2016 NGWA Groundwater Summit

A Proposed Approach to Sustainable Groundwater Extraction Based on Surface Water-Groundwater Interaction

Monday, April 25, 2016: 11:00 a.m.
Platte River Room (The Westin Denver Downtown)
Michael Tietze, PG, CEG, CHG , Jacobson James & Associates, Roseville, CA, United States
Bob Abrams, PhD , Consulting Hydrogeologist, San Carlos, CA
Jeff Harvey, PhD , Harvey Consulting Group, LLC, Gold River, CA

Understanding the interaction of interconnected groundwater-surface water systems is fundamental to sustainable water resources management; however, surface and groundwater management decisions must address fundamentally different issues and time frames. Surface-water management must respond to short-term climatic variations, flood control, streamflow requirements, and changes in water demand and availability. Groundwater systems typically respond to recharge and extraction over decades or longer, requiring longer-term management decisions. We present an approach to groundwater management based on management zones that recognize the physics of surface water-groundwater interaction, but honors these inherently different management requirements. Examples are provided for the Stanislaus, Tuolumne, and Colorado Rivers in California.

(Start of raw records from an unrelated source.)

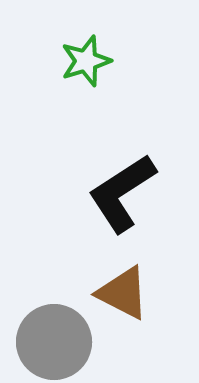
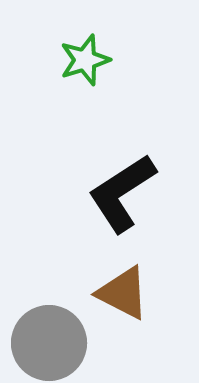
green star: moved 1 px left, 1 px up
gray circle: moved 5 px left, 1 px down
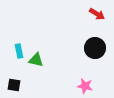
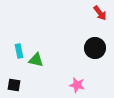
red arrow: moved 3 px right, 1 px up; rotated 21 degrees clockwise
pink star: moved 8 px left, 1 px up
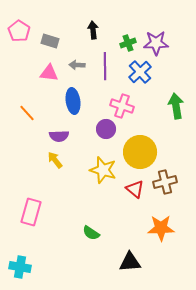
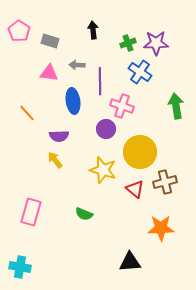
purple line: moved 5 px left, 15 px down
blue cross: rotated 15 degrees counterclockwise
green semicircle: moved 7 px left, 19 px up; rotated 12 degrees counterclockwise
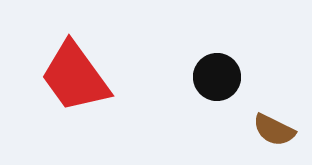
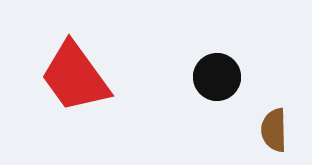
brown semicircle: rotated 63 degrees clockwise
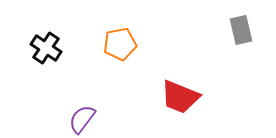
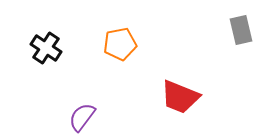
purple semicircle: moved 2 px up
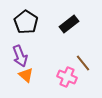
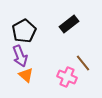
black pentagon: moved 2 px left, 9 px down; rotated 10 degrees clockwise
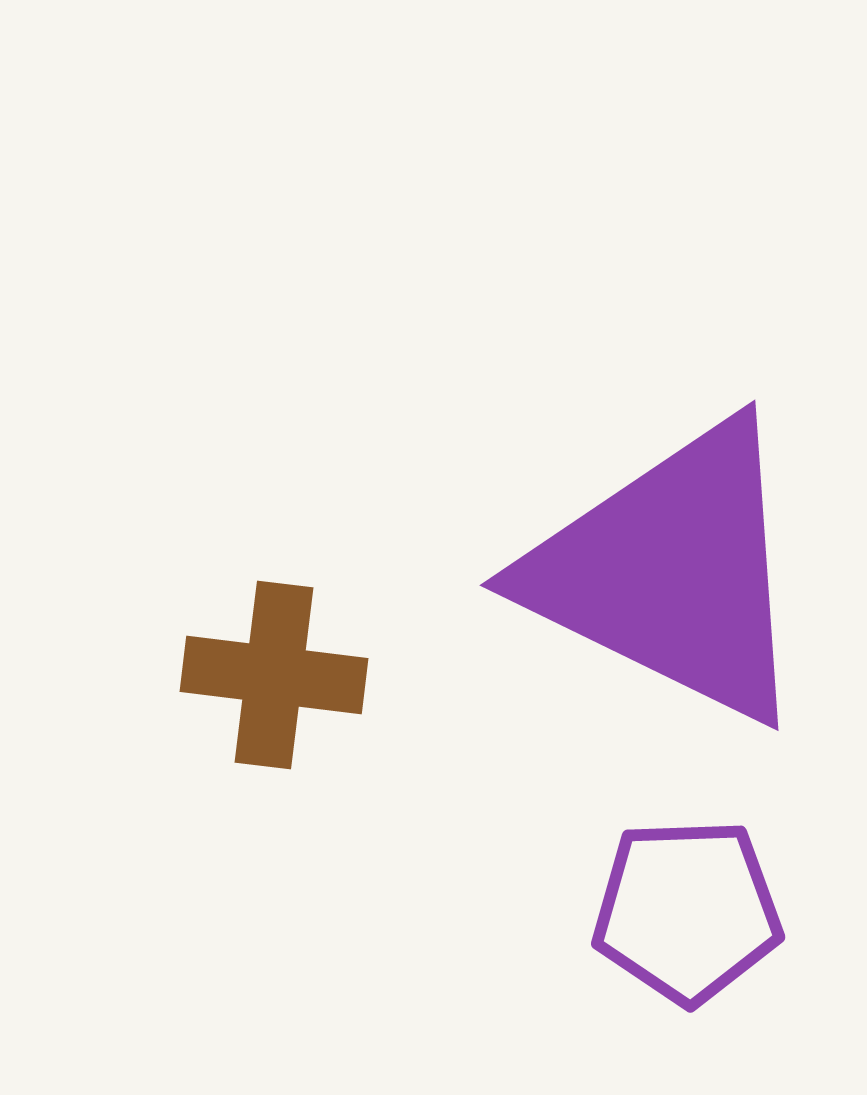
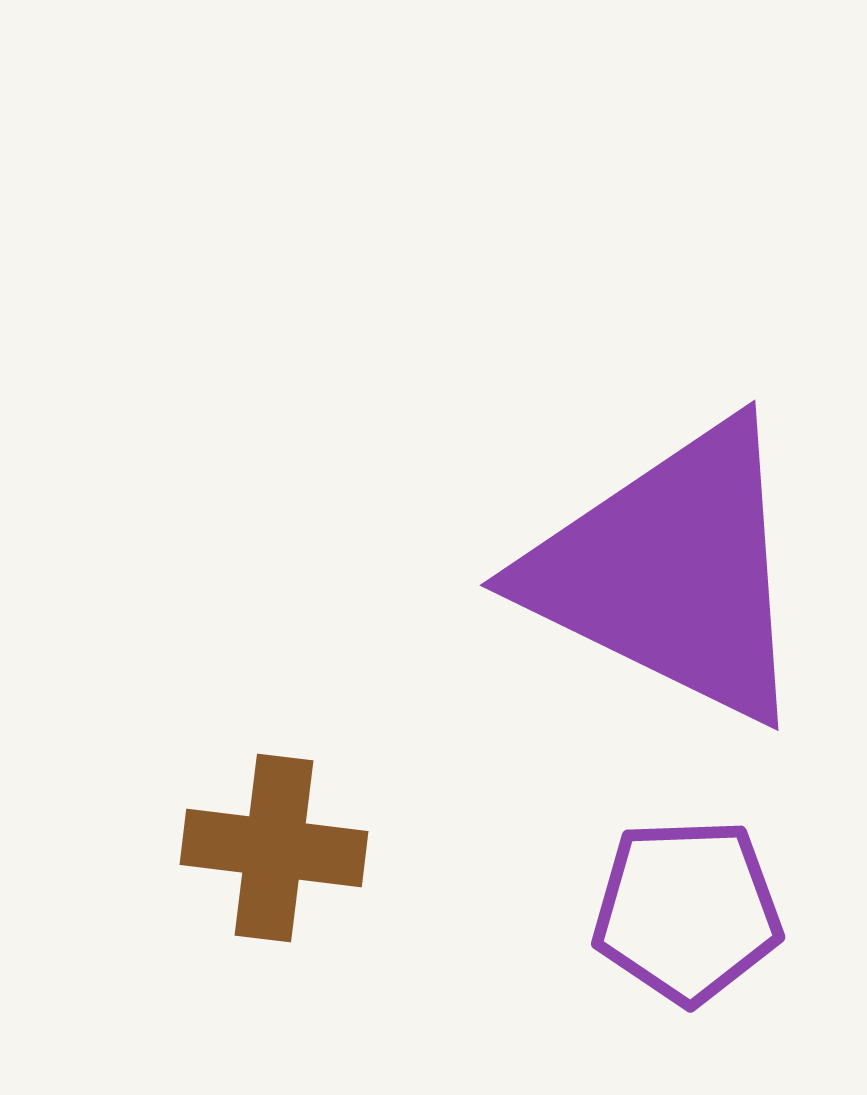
brown cross: moved 173 px down
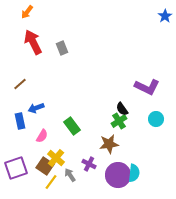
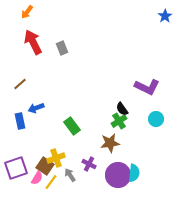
pink semicircle: moved 5 px left, 42 px down
brown star: moved 1 px right, 1 px up
yellow cross: rotated 30 degrees clockwise
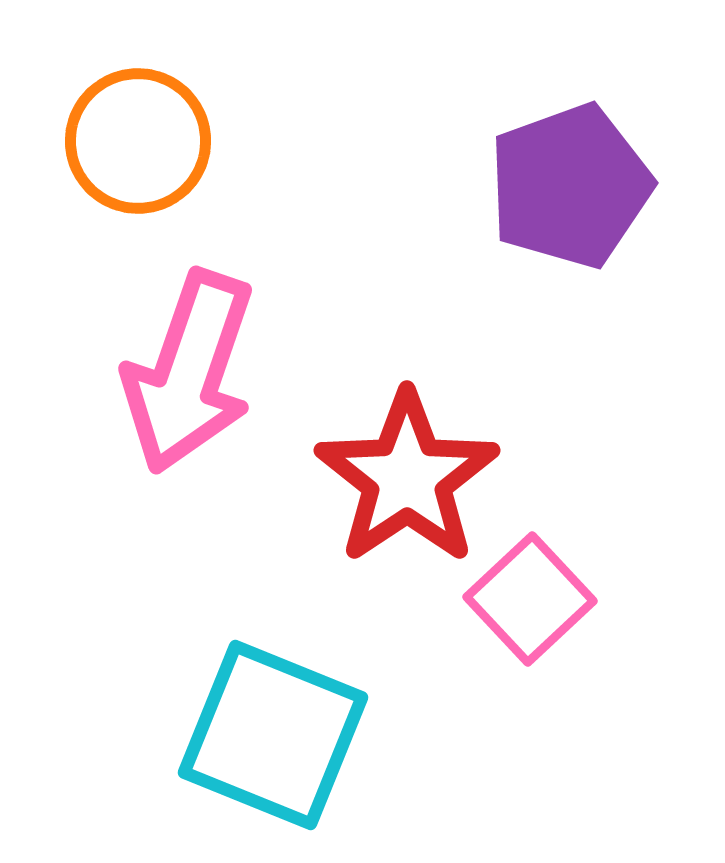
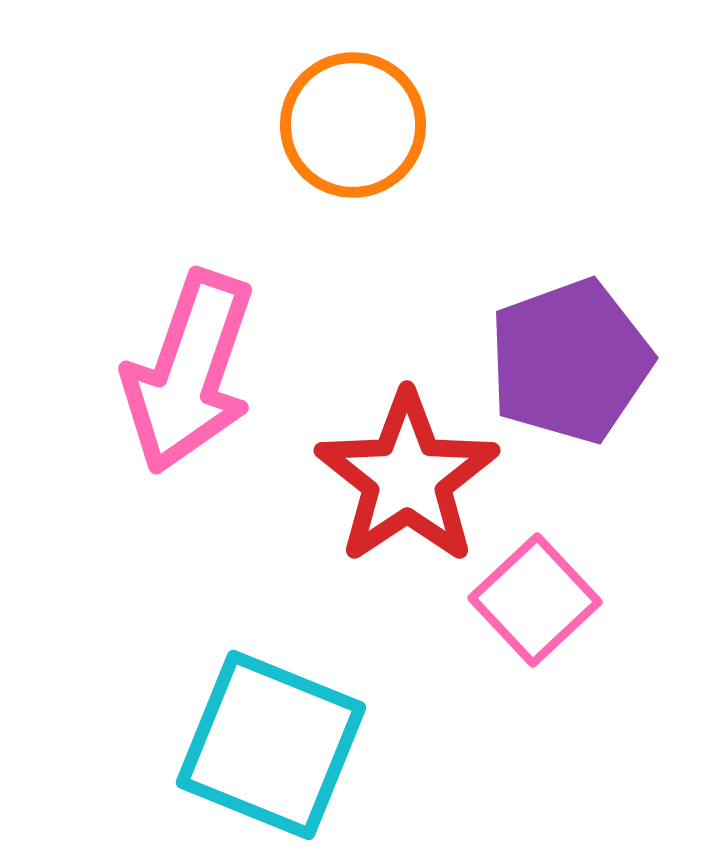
orange circle: moved 215 px right, 16 px up
purple pentagon: moved 175 px down
pink square: moved 5 px right, 1 px down
cyan square: moved 2 px left, 10 px down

The amount and timing of streamflow depletion depends on pumping rate and duration, well location relative to the stream, aquifer diffusivity, streambed conductance, and vertical flow impedance within the aquifer system. These principles were used to develop proposed groundwater management zones around aquifer-connected streams by simulating extraction from theoretical wells at various depths and distances from the streams, under a range of stream and aquifer conditions. Simulations were carried out using STRMDEPL08, an analytical streamflow-depletion model developed by the USGS, and validated using existing numerical groundwater flow models constructed using the USGS MODFLOW code. Simulated surface water depletion by shallow wells near streams closely mimics applied pumping rates and timing, which supports groundwater management in tandem with surface water as is currently done in California for pumping from a “known and definite channel.” Pumping from greater distance or depth causes an attenuated hydrologic response in both amplitude and time. Groundwater management zones are thus proposed based on distance to the affected stream, depth of the well’s screen interval, and timing and duration of predicted streamflow depletion, considering the amount of seasonal and long-term streamflow depletion that is tolerable under existing ecological and water rights requirements.

Michael Tietze, PG, CEG, CHG, Jacobson James & Associates, Roseville, CA, United States
Mike Tietze has 30 years of experience managing groundwater resources, permitting, and environmental projects throughout California and the western U.S., primarily for the energy and municipal sector. His work has focused on water management studies, water supply investigations, and impact analysis for projects in arid, agricultural, and overdrafted basins.

Bob Abrams, PhD, Consulting Hydrogeologist, San Carlos, CA
Bob Abrams has more than 15 years of experience in the quantitative analysis of groundwater and vadose zone systems. He has addressed issues of water quality, agrochemical impacts, groundwater sustainability, enhanced recharge and aquifer storage, and water supply development.

Jeff Harvey, PhD, Harvey Consulting Group, LLC, Gold River, CA
Jeff Harvey has worked in environmental compliance for power, water, and mining projects in California for more than 25 years. He has expertise in the requirements of CEQA, NEPA, and related laws and regulations pertaining to water supply, water quality, land use planning, and natural resources conservation and management.